Com esta proposta, o Executivo pretende prevenir o branqueamento de capitais e o financiamento ao terrorismo no país.

O secretário de Estado da Justiça, Orlando Fernandes, que apresentou o diploma aos deputados, explicou que o Fundo Monetário Internacional (FMI) e o Banco Mundial (BM) têm instado as autoridades no país no sentido de actualizar a legislação relativamente ao branqueamento de capitais.

Orlando Fernandes disse que o grupo de acção financeira internacional, mediante avaliações periódicas das legislações nacionais, fez a primeira avaliação em 2003, a segunda 2011, enquanto no ano passado Angola concluiu, positivamente, o primeiro ciclo de avaliação internacional.
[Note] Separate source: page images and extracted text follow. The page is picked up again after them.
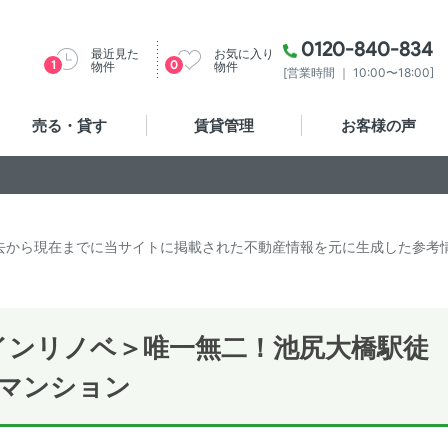
0120-840-834
最近見た
お気に入り
1
0
物件
物件
[営業時間 ｜ 10:00〜18:00]
売る・貸す
賃貸管理
お客様の声
去から現在までに当サイトに掲載された不動産情報を元に生成した参考
インリノベ＞唯一無二！池尻大橋駅徒
貸マンション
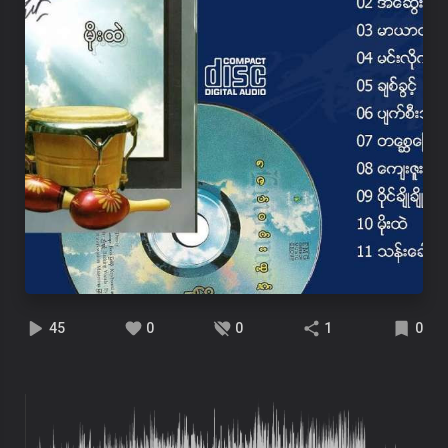
45
0
0
1
0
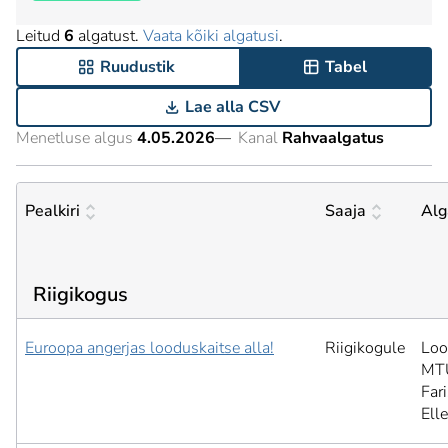
Leitud
6
algatust.
Vaata kõiki algatusi
.
Ruudustik
Tabel
Lae alla CSV
Menetluse algus
4.05.2026
—
Kanal
Rahvaalgatus
Pealkiri
Saaja
Alg
Riigikogus
Euroopa angerjas looduskaitse alla!
Riigikogule
Lo
MT
Far
Elle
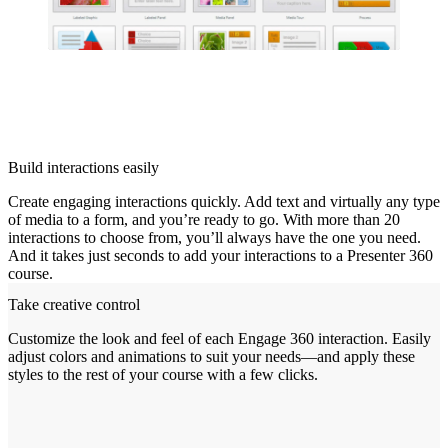
Build interactions easily
Create engaging interactions quickly. Add text and virtually any type
of media to a form, and you’re ready to go. With more than 20
interactions to choose from, you’ll always have the one you need.
And it takes just seconds to add your interactions to a Presenter 360
course.
Take creative control
Customize the look and feel of each Engage 360 interaction. Easily
adjust colors and animations to suit your needs—and apply these
styles to the rest of your course with a few clicks.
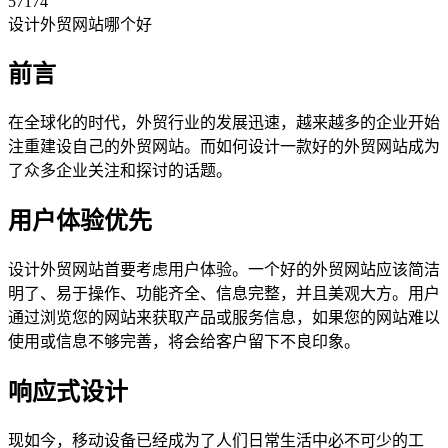
57174
设计外贸网站哪个好
前言
在全球化的时代，外贸行业的发展迅速，越来越多的企业开始
注重建设自己的外贸网站。而如何设计一款好的外贸网站成为
了众多企业关注和探讨的话题。
用户体验优先
设计外贸网站首要考虑用户体验。一个好的外贸网站应该简洁
明了、易于操作、功能齐全、信息完整，并且美观大方。用户
通过浏览您的网站来获取产品或服务信息，如果您的网站难以
使用或信息不够完善，将会给客户留下不良印象。
响应式设计
现如今，移动设备已经成为了人们日常生活中必不可少的工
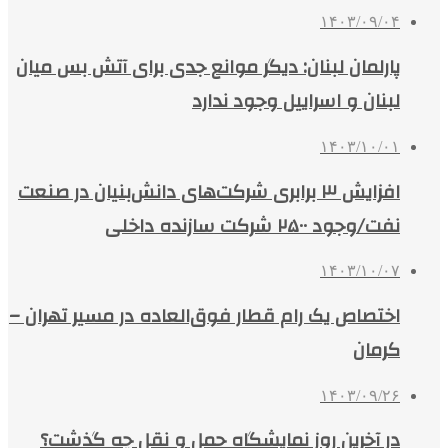
۱۴۰۳/۰۹/۰۴
پارلمان لبنان: دیگر موانع جدی برای آتش بس میان
لبنان و اسراییل وجود ندارد
۱۴۰۳/۱۰/۰۱
افزایش ۳ برابری شرکت‌های دانش‌بنیان در صنعت
نفت/وجود ۲۵۰۰ شرکت سازنده داخلی
۱۴۰۳/۱۰/۰۷
اختصاص یک رام قطار فوق‌العاده در مسیر تهران –
کرمان
۱۴۰۳/۰۹/۲۶
در آخرین روز نمایشگاه حمل و نقل چه گذشت؟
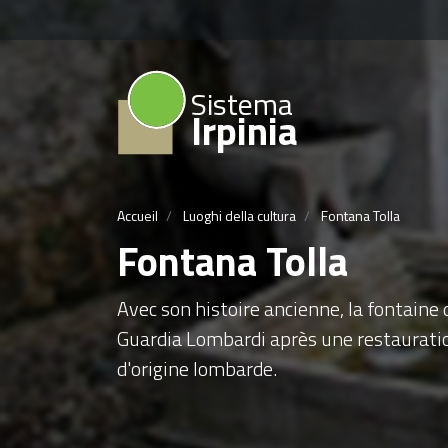
Sistema
Irpinia
Accueil
Luoghi della cultura
Fontana Tolla
Fontana Tolla
Avec son histoire ancienne, la fontaine
Guardia Lombardi après une restauratio
d'origine lombarde.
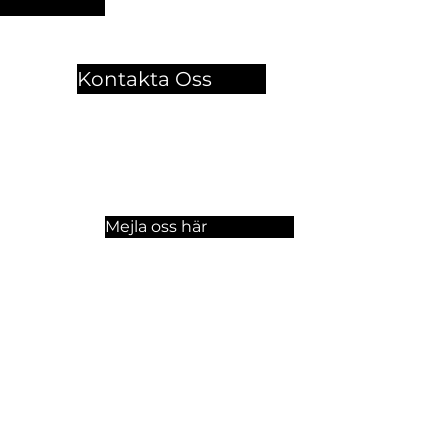
Kontakta Oss
🏫 Sergelgatan 11,
Stockholm, Sweden.​​
☏ +46 8 300-640
Mejla oss här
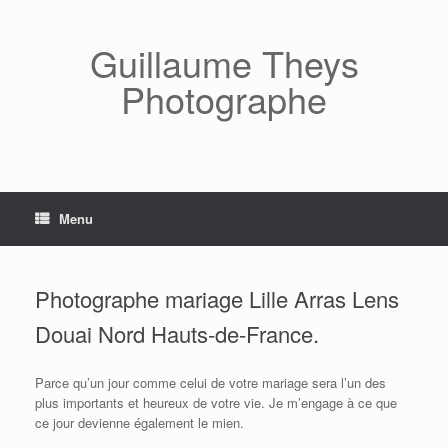
Skip
to
content
Guillaume Theys
Photographe
Menu
Photographe mariage Lille Arras Lens
Douai Nord Hauts-de-France.
Parce qu’un jour comme celui de votre mariage sera l’un des
plus importants et heureux de votre vie. Je m’engage à ce que
ce jour devienne également le mien.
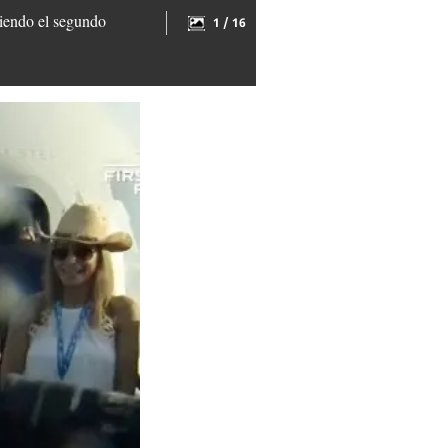
siendo el segundo
1 / 16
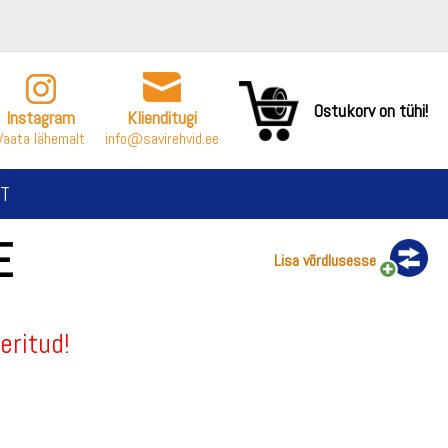
Ostukorv on tühi!
Instagram
Klienditugi
Vaata lähemalt
info@savirehvid.ee
T
E
Lisa võrdlusesse
eritud!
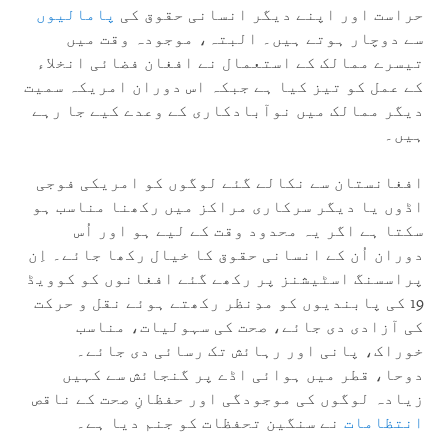
حراست اور اپنے دیگر انسانی حقوق کی
پامالیوں
سے دوچار ہوتے ہیں۔ البتہ، موجودہ وقت میں
تیسرے ممالک کے استعمال نے افغان فضائی انخلاء
کے عمل کو تیز کیا ہے جبکہ اس دوران امریکہ سمیت
دیگر ممالک میں نوآبادکاری کے وعدے کیے جا رہے
ہیں۔
افغانستان سے نکالے گئے لوگوں کو امریکی فوجی
اڈوں یا دیگر سرکاری مراکز میں رکھنا مناسب ہو
سکتا ہے اگر یہ محدود وقت کے لیے ہو اور اُس
دوران اُن کے انسانی حقوق کا خیال رکھا جائے۔ اِن
پراسسنگ اسٹیشنز پر رکھے گئے افغانوں کو کوویڈ
19 کی پابندیوں کو مدِنظر رکھتے ہوئے نقل و حرکت
کی آزادی دی جائے، صحت کی سہولیات، مناسب
خوراک، پانی اور رہائش تک رسائی دی جائے۔
دوحا، قطر میں ہوائی اڈے پر گنجائش سے کہیں
زیادہ لوگوں کی موجودگی اور حفظانِ صحت کے ناقص
انتظامات
نے سنگین تحفظات کو جنم دیا ہے۔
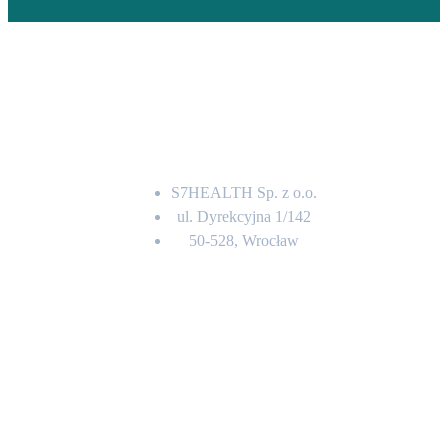
Adres
S7HEALTH Sp. z o.o.
ul. Dyrekcyjna 1/142
50-528, Wrocław
Kontakt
A próxima avaliação internacional está projectada para 2021.

O secretário de Estado lembrou que o uso das novas tecnologias de informação e o fenómeno da globalização dos processos financeiros em rede têm contribuído muito para a potenciação das práticas criminosas. Deixou, entretanto, claro que Angola nunca foi listada como país que financia o terrorismo. O que foi considerado na altura é que Angola é um Estado não cooperante e não significa, por isso, que tenhamos financiado o terrorismo, sublinhou.

Ainda na reunião plenária de hoje, os deputados aprovaram o Projecto de Lei de Autorização Legislativa que autoriza o Presidente da República, enquanto Titular do Poder Executivo a Legislar sobre o Regime Jurídico dos Títulos de Participação.

O diploma foi apresentado pelo secretário de Estado das Finanças e Tesouro, Osvaldo Victorino João, que esclareceu que, com a entrada das Leis de Bases das Privatizações, o Executivo deu um passo na materialização no programa de privatizações das empresas do sector empresarial público.

O Programa de Privatizações, lembrou, prevê, entre as suas principais medidas e acções, a promoção do mercado de acções por via da privatização em bolsa de empresa do sector empresarial público. Osvaldo João disse que, entre as várias empresas do sector empresarial público que se prevê privatizar, algumas delas poderão ter necessidades de passar por um processo de reestruturação financeira antes da efectivação da privatização.

Ainda hoje, os deputados aprovaram a Resolução que autoriza, para ratificação, o Acordo de Cooperação entre o Governo de Angola e do Rwanda no domínio da Segurança e Ordem Pública e o Projecto de Resolução que aprova, para ratificação, o Protocolo de Cooperação da Comunidade de Países de Língua Portuguesa, no domínio da Defesa. Os documentos foram apresentados pelo secretário de Estado das Relações Exteriores, Téte António.